The Associated Press writes that weather derivatives — used by companies to hedge against weather-related losses — “are one of the fastest growing segments of the commodities market.” How they work:
Investors, who sell weather derivatives, agree to take on the risk for a premium. Investors will profit from these transactions if nothing extraordinary weather-wise occurs. If the weather goes bad, the company that bought the derivative collects an agreed-upon amount.
The weather derivatives market is exploding. Begun in the late 1990s, trading in weather derivative contracts now values in the tens of billions of dollars a year.
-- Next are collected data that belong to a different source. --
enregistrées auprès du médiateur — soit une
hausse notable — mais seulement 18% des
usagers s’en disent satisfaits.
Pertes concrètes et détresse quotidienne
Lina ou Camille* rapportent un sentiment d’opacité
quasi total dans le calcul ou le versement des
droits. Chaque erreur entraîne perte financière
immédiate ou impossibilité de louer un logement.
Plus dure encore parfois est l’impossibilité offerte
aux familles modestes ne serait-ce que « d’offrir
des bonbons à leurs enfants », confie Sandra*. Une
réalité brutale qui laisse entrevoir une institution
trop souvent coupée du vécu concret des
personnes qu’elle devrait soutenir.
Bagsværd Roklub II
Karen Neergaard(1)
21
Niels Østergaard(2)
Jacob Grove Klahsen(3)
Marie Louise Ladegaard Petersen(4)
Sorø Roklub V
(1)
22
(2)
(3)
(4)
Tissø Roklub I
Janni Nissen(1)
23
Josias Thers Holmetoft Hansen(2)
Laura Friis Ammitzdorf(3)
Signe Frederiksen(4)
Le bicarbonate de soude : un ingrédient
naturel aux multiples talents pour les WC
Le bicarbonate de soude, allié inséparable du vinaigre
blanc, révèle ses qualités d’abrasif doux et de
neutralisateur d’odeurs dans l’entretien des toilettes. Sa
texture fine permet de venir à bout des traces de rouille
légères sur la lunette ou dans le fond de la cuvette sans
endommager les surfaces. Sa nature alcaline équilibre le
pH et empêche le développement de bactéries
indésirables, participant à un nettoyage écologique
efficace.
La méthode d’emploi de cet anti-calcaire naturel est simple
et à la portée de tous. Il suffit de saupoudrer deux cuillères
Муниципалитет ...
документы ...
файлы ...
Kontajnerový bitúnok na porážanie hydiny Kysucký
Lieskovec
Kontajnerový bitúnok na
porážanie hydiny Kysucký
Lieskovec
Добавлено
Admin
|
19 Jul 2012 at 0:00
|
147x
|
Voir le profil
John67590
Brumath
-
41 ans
As Brian O’Hearne, head of the reinsurance company Swiss Re’s Environment and Commodity markets in New York, told the Associated Press:
Weather is becoming more volatile, and we recognize this as a new risk class.
A 2005 Swiss Re report spells out our responsibility:
Climate change is a fact: one of its effects is an increase in the volatility and unpredictability of weather events, for example maximum and minimum temperatures, the number of hot or cold days and precipitation levels. Human activity contributes to climate change, but it can also help mitigate its effects on weather events.
Extreme weather has always been deadly, but manmade global warming is bringing an “increase in frequency of hot extremes, heat waves and heavy precipitation.” The investment community is recognizing this fact, and taking steps to deal with the risk. The question facing our country now is whether our media and politicians will.